If this seems far-fetched, consider this: Select individual and small group health insurers already have access to medical information on more than 16 million people contained in files warehoused by the Medical Information Bureau (MIB). The MIB provides more than 600 insurers with medical information from databases that serve as a repository of information that insurers use to compare notes on applicants — and uncover those who've "lied" on their insurance applications — without having to contact one another directly.

Consent catch-22

Although HHS insists that your doctor will still have the "option" to allow you to give or withhold consent to release your medical records, the option will be at the discretion of your doctor, not you. And your doctor will be put in a very difficult position. Will it be in his or her best interest to serve you, the patient, or the insurance company that is cutting the checks?

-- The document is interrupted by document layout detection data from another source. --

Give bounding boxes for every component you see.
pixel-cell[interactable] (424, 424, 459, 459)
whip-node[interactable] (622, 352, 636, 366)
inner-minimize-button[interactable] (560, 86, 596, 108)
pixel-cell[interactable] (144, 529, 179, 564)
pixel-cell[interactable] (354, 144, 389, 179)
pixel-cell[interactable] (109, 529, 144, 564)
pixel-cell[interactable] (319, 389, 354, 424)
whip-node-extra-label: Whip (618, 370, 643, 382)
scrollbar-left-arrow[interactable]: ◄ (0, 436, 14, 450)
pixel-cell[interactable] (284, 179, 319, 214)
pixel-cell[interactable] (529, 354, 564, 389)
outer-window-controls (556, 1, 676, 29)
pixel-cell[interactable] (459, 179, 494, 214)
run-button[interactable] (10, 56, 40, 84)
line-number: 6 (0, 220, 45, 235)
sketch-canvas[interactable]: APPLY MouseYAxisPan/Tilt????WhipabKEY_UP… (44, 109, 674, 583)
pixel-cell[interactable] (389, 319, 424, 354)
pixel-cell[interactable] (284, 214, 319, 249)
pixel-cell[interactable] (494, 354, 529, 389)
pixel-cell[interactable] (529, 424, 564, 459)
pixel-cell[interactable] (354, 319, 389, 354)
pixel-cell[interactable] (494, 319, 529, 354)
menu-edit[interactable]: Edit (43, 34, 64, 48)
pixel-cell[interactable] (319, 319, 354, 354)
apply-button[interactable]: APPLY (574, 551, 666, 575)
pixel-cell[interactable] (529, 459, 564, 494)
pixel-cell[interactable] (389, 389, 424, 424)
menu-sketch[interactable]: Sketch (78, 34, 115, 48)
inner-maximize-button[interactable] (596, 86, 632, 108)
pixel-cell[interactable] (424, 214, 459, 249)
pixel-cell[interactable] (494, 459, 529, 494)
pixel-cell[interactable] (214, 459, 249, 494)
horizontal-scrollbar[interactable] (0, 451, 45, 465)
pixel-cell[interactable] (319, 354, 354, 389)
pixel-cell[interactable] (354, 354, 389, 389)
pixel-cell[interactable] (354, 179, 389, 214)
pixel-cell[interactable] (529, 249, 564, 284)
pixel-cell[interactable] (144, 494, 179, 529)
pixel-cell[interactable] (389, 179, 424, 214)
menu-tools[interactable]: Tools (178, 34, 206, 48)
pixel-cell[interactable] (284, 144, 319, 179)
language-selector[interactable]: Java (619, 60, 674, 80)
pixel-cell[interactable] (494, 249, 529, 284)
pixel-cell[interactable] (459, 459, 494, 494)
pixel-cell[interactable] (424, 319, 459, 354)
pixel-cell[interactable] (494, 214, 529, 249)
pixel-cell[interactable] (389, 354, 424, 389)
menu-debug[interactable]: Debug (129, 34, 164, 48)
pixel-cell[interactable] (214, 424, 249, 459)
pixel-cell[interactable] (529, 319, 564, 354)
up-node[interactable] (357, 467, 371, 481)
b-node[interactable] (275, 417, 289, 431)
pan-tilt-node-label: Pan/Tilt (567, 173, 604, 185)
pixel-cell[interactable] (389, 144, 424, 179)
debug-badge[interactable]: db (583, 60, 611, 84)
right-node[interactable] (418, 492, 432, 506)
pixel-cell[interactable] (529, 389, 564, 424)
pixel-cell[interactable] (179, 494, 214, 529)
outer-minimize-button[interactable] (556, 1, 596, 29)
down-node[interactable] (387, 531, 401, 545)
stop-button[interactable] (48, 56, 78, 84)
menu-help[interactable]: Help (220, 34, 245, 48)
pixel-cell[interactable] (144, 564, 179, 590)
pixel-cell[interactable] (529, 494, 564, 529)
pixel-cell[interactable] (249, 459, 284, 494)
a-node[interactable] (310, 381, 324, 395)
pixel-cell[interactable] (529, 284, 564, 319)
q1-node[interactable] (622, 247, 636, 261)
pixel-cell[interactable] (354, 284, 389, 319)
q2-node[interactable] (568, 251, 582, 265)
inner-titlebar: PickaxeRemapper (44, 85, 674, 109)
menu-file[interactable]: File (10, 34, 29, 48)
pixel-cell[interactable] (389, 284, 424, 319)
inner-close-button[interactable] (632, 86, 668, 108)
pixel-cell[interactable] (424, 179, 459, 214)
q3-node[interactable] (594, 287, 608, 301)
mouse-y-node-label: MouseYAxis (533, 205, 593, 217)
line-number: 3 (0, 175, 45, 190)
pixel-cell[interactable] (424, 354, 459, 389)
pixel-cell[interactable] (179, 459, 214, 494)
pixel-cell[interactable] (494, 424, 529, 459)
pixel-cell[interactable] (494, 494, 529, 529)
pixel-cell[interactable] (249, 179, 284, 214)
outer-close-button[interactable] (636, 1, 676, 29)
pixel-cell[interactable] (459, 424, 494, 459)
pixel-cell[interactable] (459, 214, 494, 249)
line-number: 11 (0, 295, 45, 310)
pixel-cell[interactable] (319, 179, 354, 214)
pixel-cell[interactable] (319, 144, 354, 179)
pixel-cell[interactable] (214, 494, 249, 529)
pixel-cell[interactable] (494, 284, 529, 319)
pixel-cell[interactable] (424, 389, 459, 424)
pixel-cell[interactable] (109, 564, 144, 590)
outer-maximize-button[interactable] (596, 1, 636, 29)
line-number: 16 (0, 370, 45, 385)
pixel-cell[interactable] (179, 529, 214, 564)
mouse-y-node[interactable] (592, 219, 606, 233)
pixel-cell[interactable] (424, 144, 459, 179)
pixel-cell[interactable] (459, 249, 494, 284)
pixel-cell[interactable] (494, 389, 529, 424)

"This is a serious blow. Privacy will be meaningless."

Let's say your doctor refuses a regulatory request from your insurer for your records. There is nothing stopping the insurer from claiming that it cannot properly conduct its health care operations without your records and dropping your doctor from its network of providers for failing to comply with federal regulations.

Because your doctor won't be able to protect you from disclosure against your will, patient advocates say you will have to start making terrible choices when you're ill. "Who will get genetic testing if the results are used to deny applications for life or health insurance policies?" Peel asks. "These scenarios sound impossible, but they aren't."